Notifications You must be signed in to change notification settings

fracomp/datascience

Repository files navigation

PORTFOLIO 1:

DATA: cheetah.csv and strava_export.csv

OBJECTIVE: The first portfolio is based on a set of data on Steve's cycling history over the last couple of years exported from a couple of different systems. This is an exercise in data manipulation and data exploration using Pandas Data Frames.

DATA DESCRIPTION: Here are definitions of some of the more important fields in the data.

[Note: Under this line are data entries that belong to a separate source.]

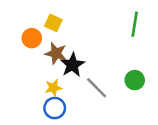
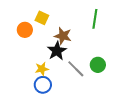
green line: (135, 24) -> (95, 19), moved
brown star: (56, 53) -> (63, 36), moved
green circle: (135, 80) -> (98, 65), moved

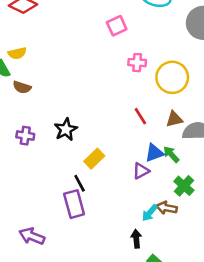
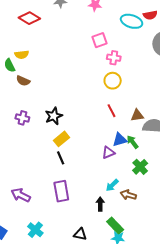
pink cross: (137, 63) -> (114, 58), moved
yellow circle: (172, 77) -> (113, 81), moved, size x0.7
yellow rectangle: (94, 159) -> (62, 139), moved
purple rectangle: (74, 204) -> (61, 191), moved
brown arrow: (167, 208) -> (128, 195), moved

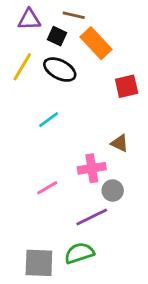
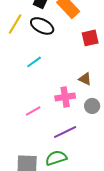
gray circle: (113, 191) -> (92, 106), moved

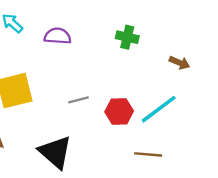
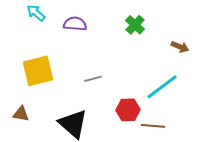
green cross: (127, 37) -> (135, 25), turned 30
red hexagon: (119, 111) -> (128, 110), moved

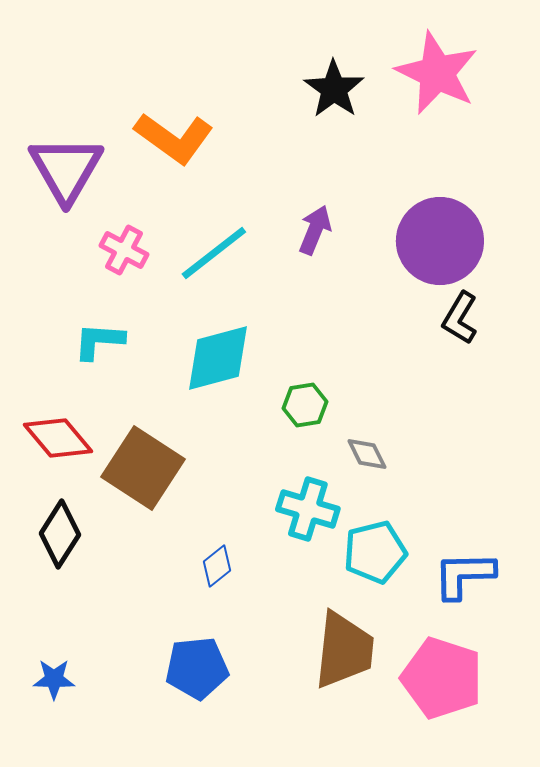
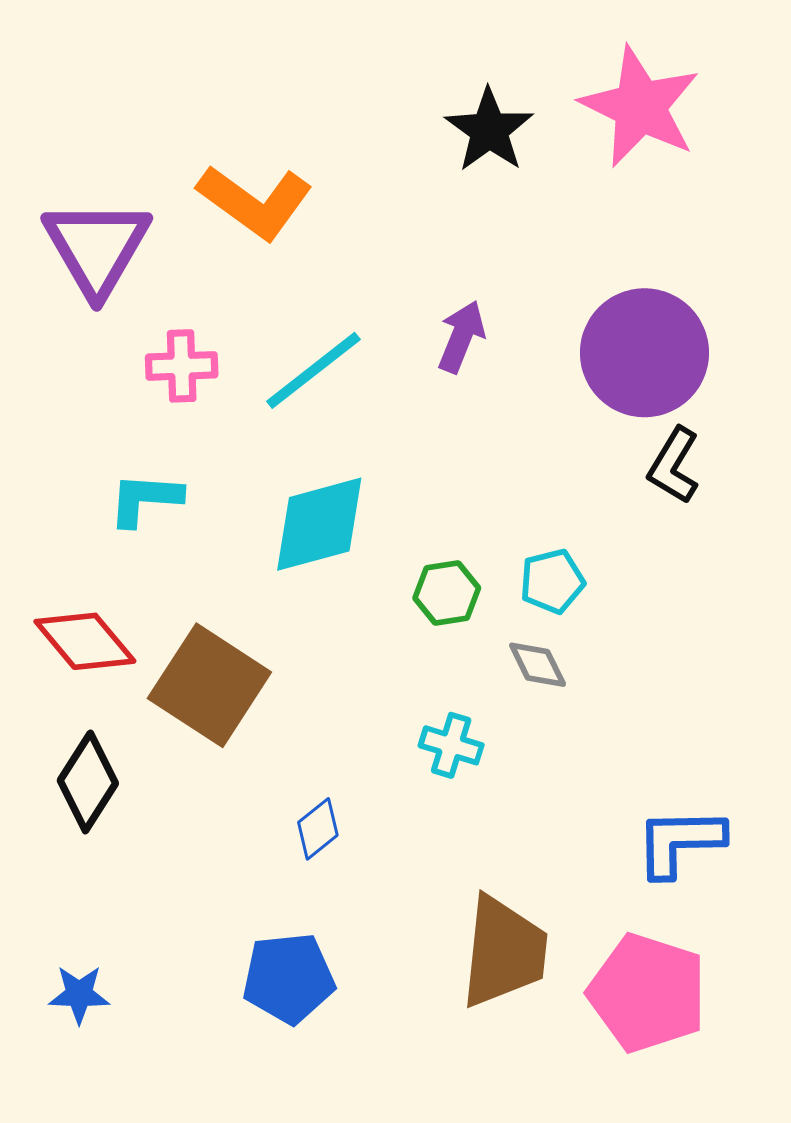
pink cross: (124, 250) -> (182, 366), turned -30
cyan cross: (308, 509) -> (451, 745), size x0.7
cyan pentagon: (375, 552) -> (552, 581), moved, size x0.7

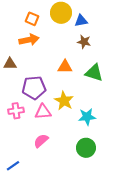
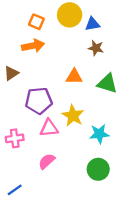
brown triangle: (10, 64) -> (11, 73), turned -32
pink cross: (16, 111) -> (15, 138), moved

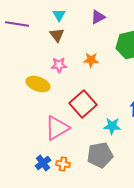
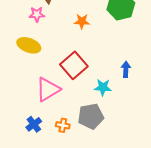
pink star: (59, 65) -> (37, 14), moved
orange cross: (63, 164) -> (63, 125), moved

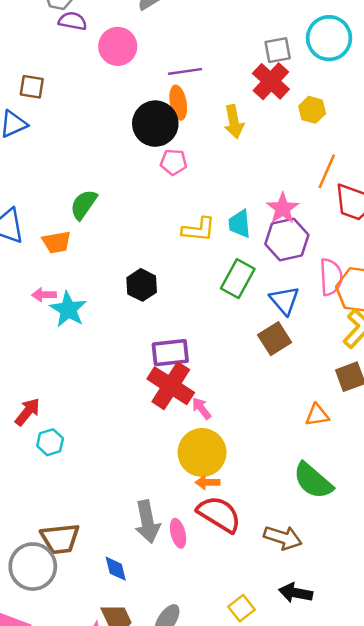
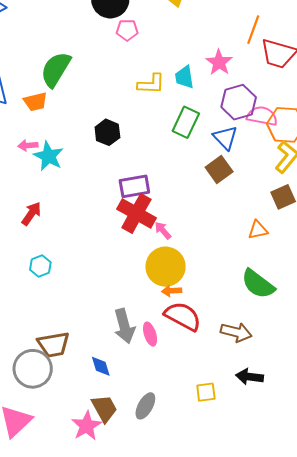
green semicircle: (84, 205) -> (56, 69), size x1.4
purple hexagon: (287, 239) -> (239, 102), moved
pink semicircle: (331, 277) -> (262, 116), turned -72
red arrow: (27, 412) -> (31, 214), moved
yellow square: (242, 608) -> (206, 392), turned 35

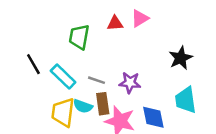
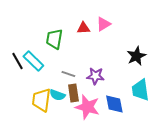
cyan rectangle: (63, 76) -> (33, 61), moved

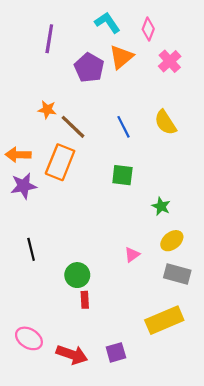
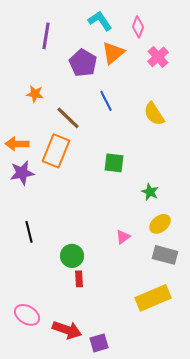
orange star: (47, 110) -> (35, 94), moved
blue line: (123, 127) -> (106, 101), moved
purple square: (116, 352) -> (99, 343), moved

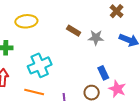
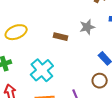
brown rectangle: (74, 31) -> (60, 37), moved

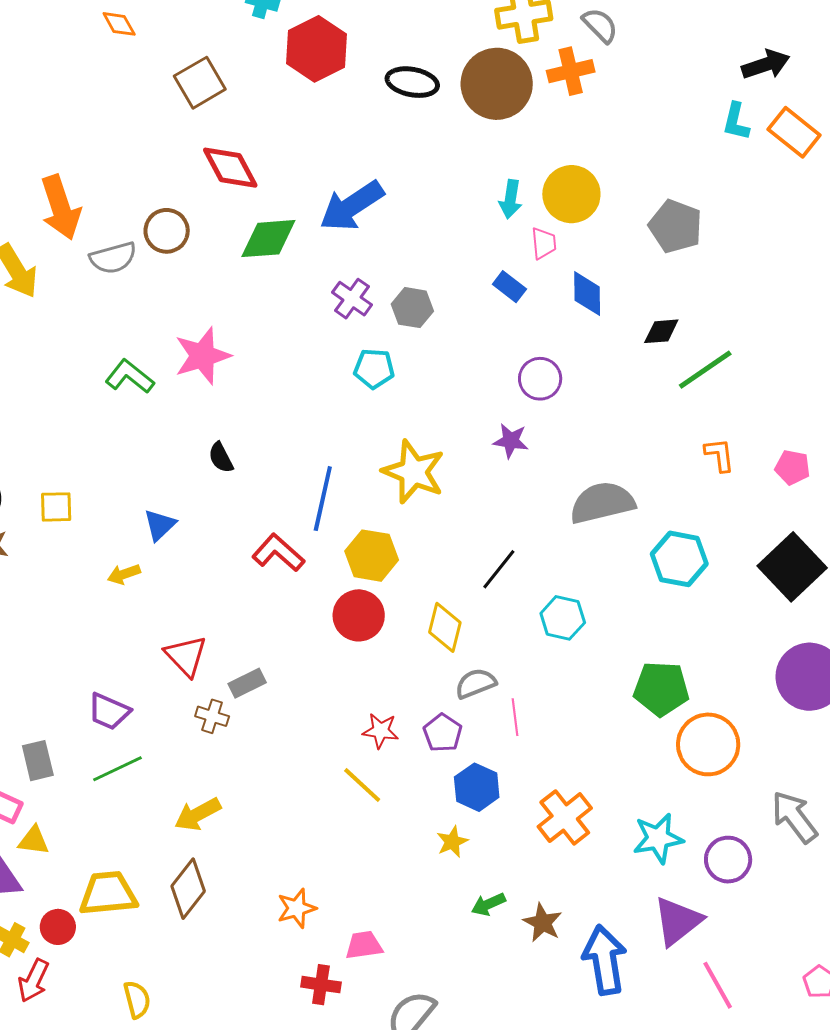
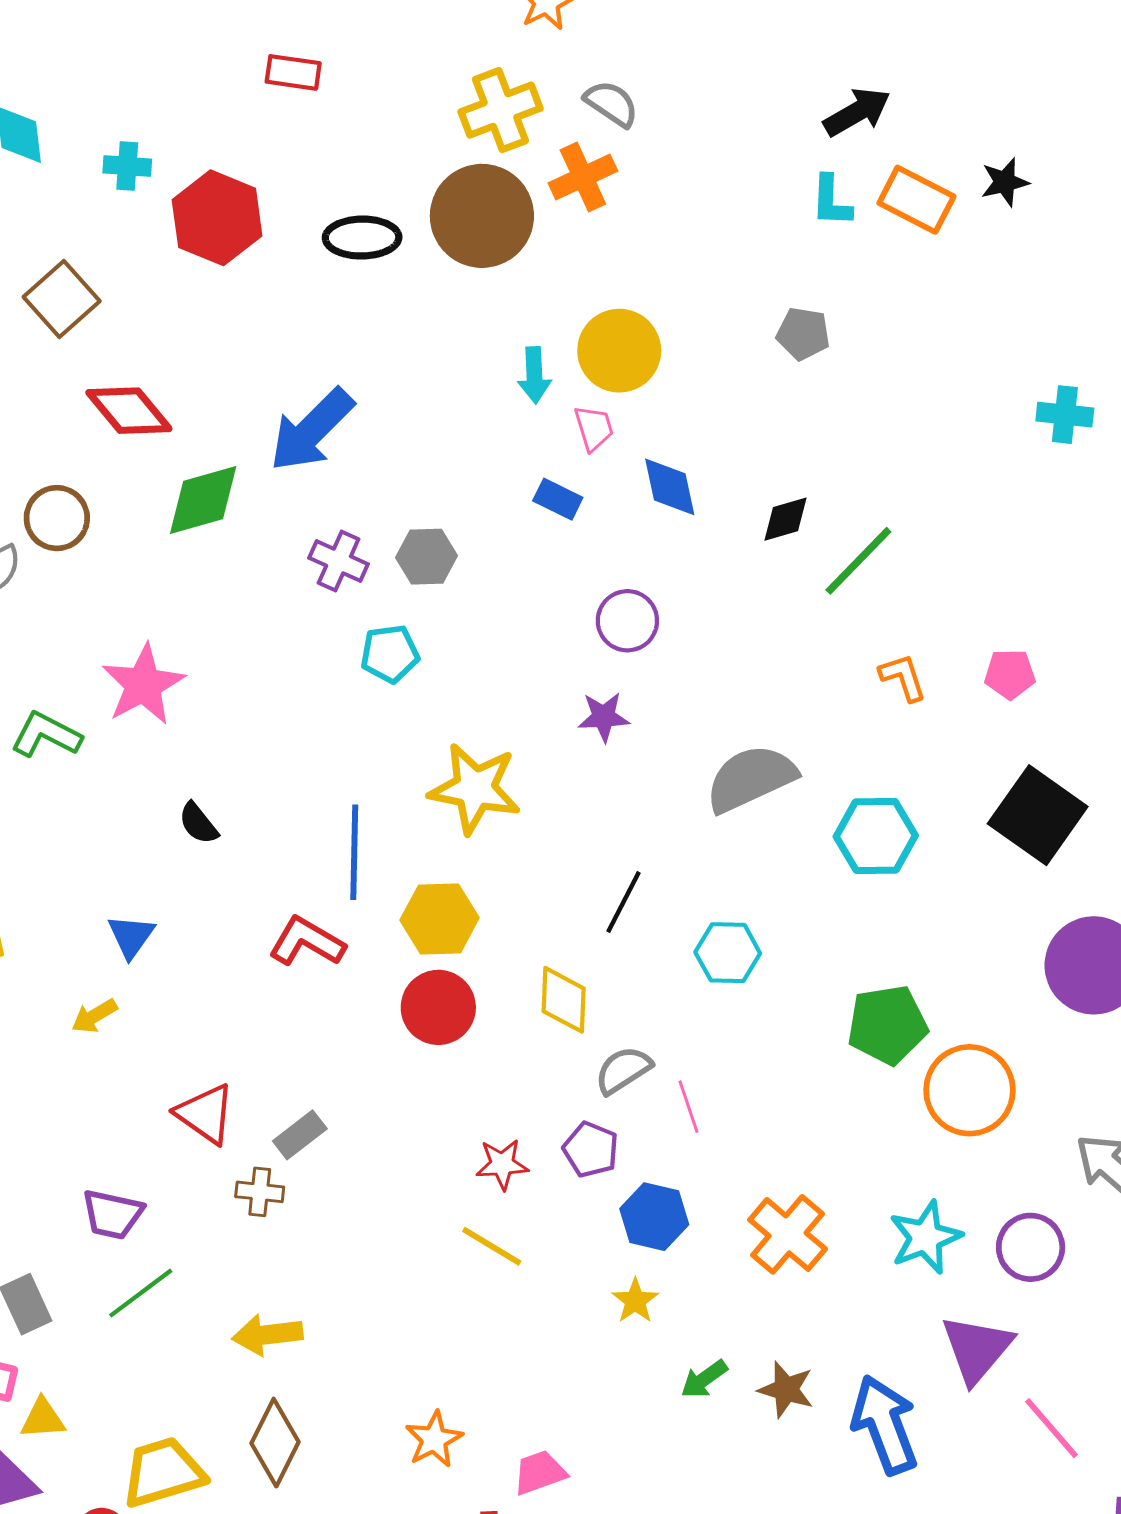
gray pentagon: (675, 226) -> (803, 334), moved, size x0.7
yellow arrow: (198, 814) -> (267, 1335), turned 33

Capitalised fields come from the GoldenCheetah data while lowercase_fields come from Strava.

  • distance - distance travelled in Km
  • moving_time: spent moving (not resting or waiting at lights)
  • Elevation Gain: metres climbed over the ride
  • Average Speed: average speed over the ride in km/h
  • average_watts: average power in watts as measured by a power meter, relates to how much effort is being put in to the ride
  • average_heartrate - average heartrate per ride
  • NP - Normalised Power, a smoothed average power measurement, generally higher than Average Power
  • TSS - Training Stress Score, a measure of how hard a ride this was
  • kudos - likes from other Strava users (social network)
  • workout_type - one of 'Race', 'Workout' or 'Ride'

CONCLUSION: Some of the most interesting findings in the dataset were:

  • The combined dataset (cheetah.csv and strava_export.csv) contains 243 rows and 372 columns
  • After removing the outliers, the distribution of 'Average_speed' looks normally distributed and this is also conformed by the normality test
  • Distance and TSS are strongly related as well as Elevation gain with Distance and moving time with TSS
  • The median speed of the cyclist is much higher when there is a race involved.
  • The 'Ride' sessions are those where the cyclist does not use much power and therefore the average heartrate remains small. On the other hand, the 'Race' rides are those that demands much more power and this leads an increase of the heartrate.
  • Workout type and distance seem to be the main factors to consider in order to get more kudos.
  • November 2019 was the month where the cyclist rode the most with almost 700 kilometers travelled.

PORTFOLIO 2:

DATA: 'energydata_complete.csv' -> Complete dataset 'training.csv' -> Training data 'testing.csv' -> Testing data

OBJECTIVE: The goal of the second portfolio is to reproduce some work on predicting the energy usage of a house based on IoT measurements of temperature and humidity and weather observations.
An exploration of the data showing the distribution of values of variables that matches some of the plots shown in the first part of the paper is also required. The last goal is fitting a linear model to the data and generating evaluation metrics (root mean squared error, R2) Use the sklearn RFE function to apply Recursive Feature Estimation to the data to select the best features, compare with the results described in the paper for the same operation.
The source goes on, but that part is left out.